(Page images and extracted text)
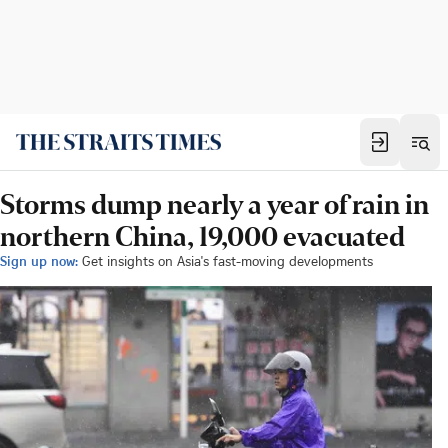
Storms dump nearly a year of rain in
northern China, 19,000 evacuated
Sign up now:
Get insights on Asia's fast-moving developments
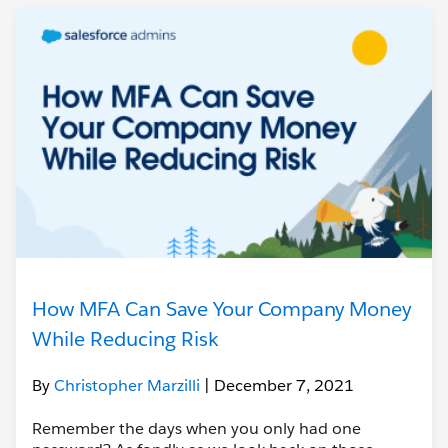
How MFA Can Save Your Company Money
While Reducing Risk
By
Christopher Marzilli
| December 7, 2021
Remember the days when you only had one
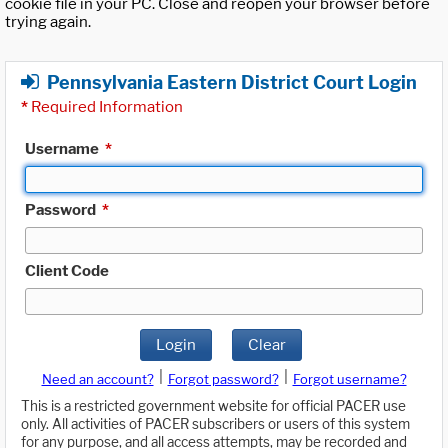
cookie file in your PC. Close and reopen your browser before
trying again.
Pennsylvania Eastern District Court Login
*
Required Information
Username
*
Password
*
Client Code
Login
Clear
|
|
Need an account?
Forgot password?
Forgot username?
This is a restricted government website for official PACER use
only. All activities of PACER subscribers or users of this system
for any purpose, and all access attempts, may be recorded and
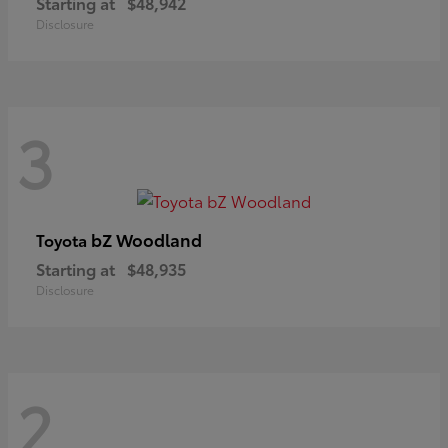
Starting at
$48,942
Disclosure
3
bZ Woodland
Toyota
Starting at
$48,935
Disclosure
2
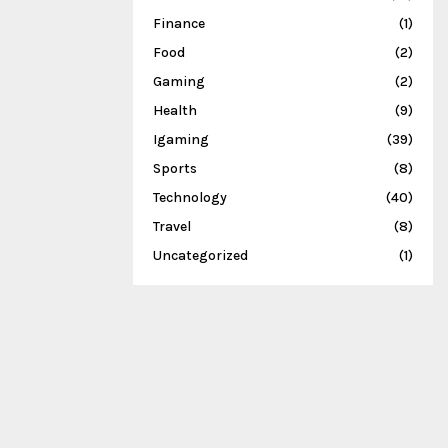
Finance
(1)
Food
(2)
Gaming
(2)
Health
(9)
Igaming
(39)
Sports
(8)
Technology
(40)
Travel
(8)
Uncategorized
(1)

Exercise:
Every record should be duplicated exactly, though any picture in it must be left out.

Solution:
Storms dump nearly a year of rain in
northern China, 19,000 evacuated
Sign up now:
Get insights on Asia's fast-moving developments
How MFA Can Save Your Company Money
While Reducing Risk
By
Christopher Marzilli
| December 7, 2021
Remember the days when you only had one
cookie file in your PC. Close and reopen your browser before
trying again.
Pennsylvania Eastern District Court Login
*
Required Information
Username
*
Password
*
Client Code
Login
Clear
|
|
Need an account?
Forgot password?
Forgot username?
This is a restricted government website for official PACER use
only. All activities of PACER subscribers or users of this system
for any purpose, and all access attempts, may be recorded and
Starting at
$48,942
Disclosure
3
bZ Woodland
Toyota
Starting at
$48,935
Disclosure
2
Finance
(1)
Food
(2)
Gaming
(2)
Health
(9)
Igaming
(39)
Sports
(8)
Technology
(40)
Travel
(8)
Uncategorized
(1)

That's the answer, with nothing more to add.